In the book Natasha poignantly documents the painful first year after her beloved's death.  She describes life with him in the hospice, his ongoing imminent deterioration and his torturous funeral after he finally succumbs to that murderer, namely, cancer. In the aftermath of his passing she finds herself in a sea of loneliness and pain that lasts every second of the day and far into the night.  She exposes her struggle to come to terms with being single once again and having meaning and purpose in her life one more time.  " I miss him /rustling the newspapers/ in the room next door/ his voice on the phone/ I always knew which of the children/ he was talking to."  Natasha realizes she has to re-establish herself and re-invent herself while a vital part of her is clearly missing - gone forever.  She successfully manages to do just that, knowing deep down inside of her it will be a long agonizing journey to make herself whole.  Her poems are living proof that it can be done.  I am sure her book will bring comfort and solace to those finding themselves in a similar situation.  Natasha walks the grieving soul through the torment and agony of the loss but then offers her hope and inspires the mourner to carry on, press on and find the colourful rainbow hidden within that heavy veil of black clouds surrounding her.  I highly recommend this insightful, heartfelt book.

Healing
When one is in the middle
of pain
it is impossible to envisage
a time without it
yet that time comes
unexpectedly
surprising me
by its suddenness
from an agonizingly
slow healing
to a world of brighter colours
to a lighter step
to being whole again
there is an old saying that
when someone you love dies,
the main difference is
that he is no longer
outside of you,
he is inside 
I have incorporated him
I am poorer for the lack
of his physical presence
but I have become richer
by his continuing to exist
in me



About the author




Natasha Josefowitz calls herself a late bloomer, having earned her master’s degree at age forty and her PhD at age fifty. She was on the faculty of the business school at the University of New Hampshire and San Diego State University. She is a noted columnist and the author of seventeen books. 

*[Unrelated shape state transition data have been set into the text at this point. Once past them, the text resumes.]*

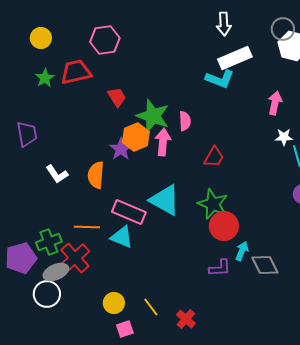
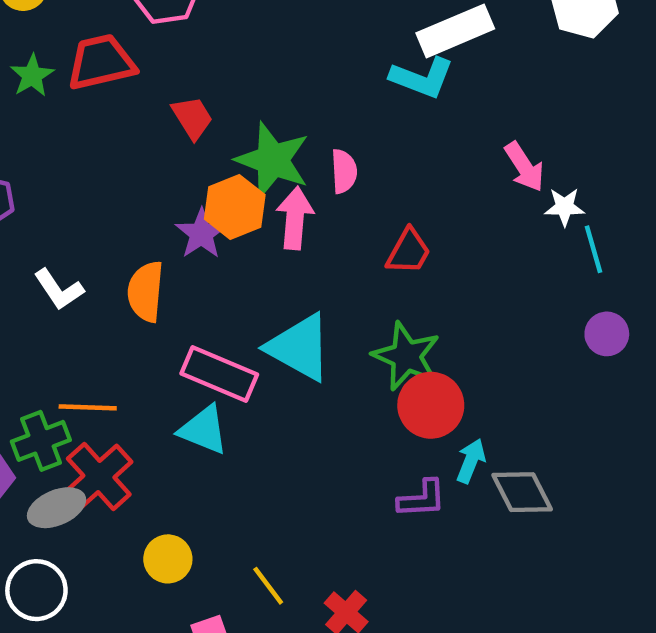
pink arrow: (275, 103) -> (524, 167), moved, turned 135
orange line: (87, 227) -> (88, 407), moved
white circle: (47, 294) -> (36, 590), moved
yellow circle: (114, 303) -> (168, 559), moved

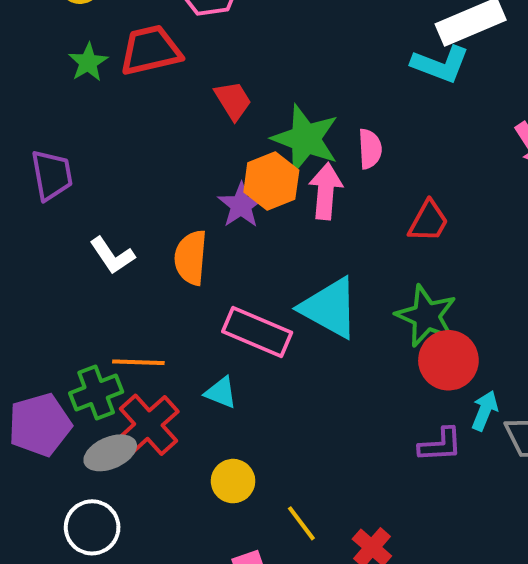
cyan triangle: (204, 430) -> (221, 392), moved, size x0.7
yellow circle: (168, 559) -> (233, 481), moved

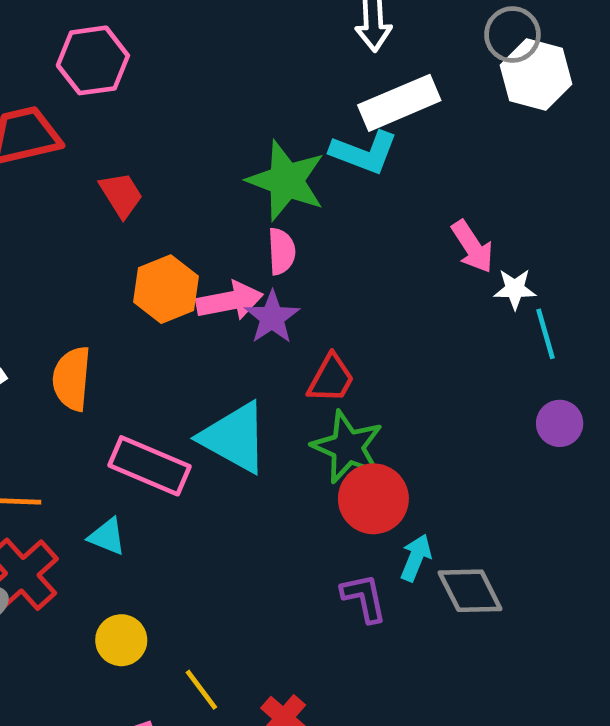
green star: (305, 139) -> (286, 181), moved
pink arrow: (326, 191) -> (230, 301), turned 74
purple star: (241, 205) -> (272, 317), moved
red trapezoid: (428, 221) -> (331, 379), moved
purple L-shape: (440, 445) -> (364, 598), turned -99

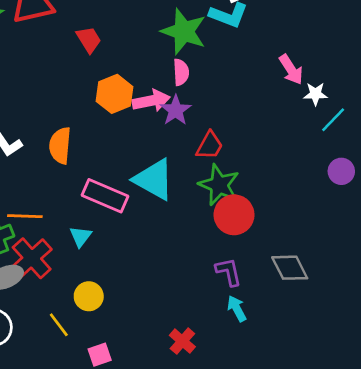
cyan line: (545, 334) -> (333, 120), turned 60
cyan triangle: (107, 537) -> (81, 237), turned 45
cyan arrow: (416, 558) -> (237, 308), moved, turned -50
yellow line: (201, 690) -> (59, 325), moved

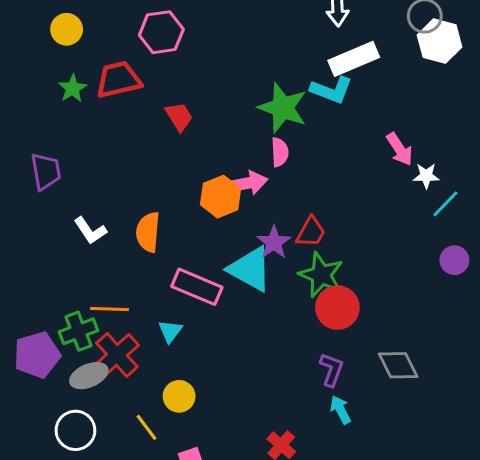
orange hexagon: (115, 94) -> (221, 197), moved
purple star: (176, 110) -> (274, 242), moved
purple L-shape: (229, 272) -> (332, 370), turned 32

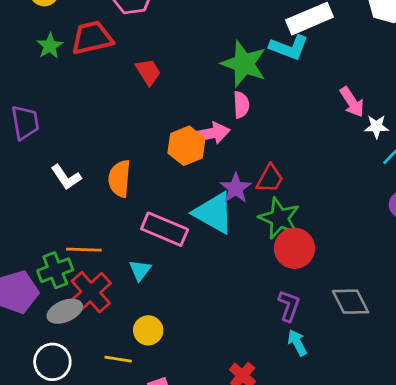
yellow line: (147, 427) -> (118, 359), turned -44

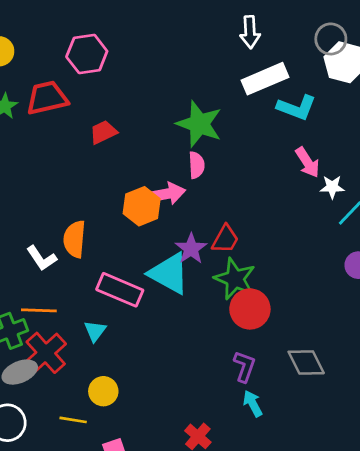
cyan L-shape: (289, 47) -> (297, 107), moved
red trapezoid: (148, 72) -> (103, 132), turned -84
white L-shape: (66, 177) -> (42, 258), moved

Dr. Josefowitz is an internationally-known speaker, having lived and worked abroad and in the U.S. For ten years, she had her own weekly radio broadcast and a weekly television segment. Her efforts on behalf of women have earned her numerous awards, including The Living Legacy Award from the Women’s International Center. She has been named Woman of the Year many times by various national and international organizations. She has been a guest on numerous television shows including Larry King Live and The Dr. Ruth Show. Her articles have appeared in hundreds of magazines and journals, including the Harvard Business Review, the Wall Street Journal, the London Times, and Psychology Today. She currently writes a bi-monthly column for the La Jolla Village News and for Jewishsightseeing.com

Natasha has five children, ten grandchildren, and five great-grandchildren. She is white-haired, wrinkled, and has a couple of extra pounds, but she says she can celebrate life because she has PMZ (Post-Menopausal Zest).





                                                        Book Review Rating:  8   (Fantastic!)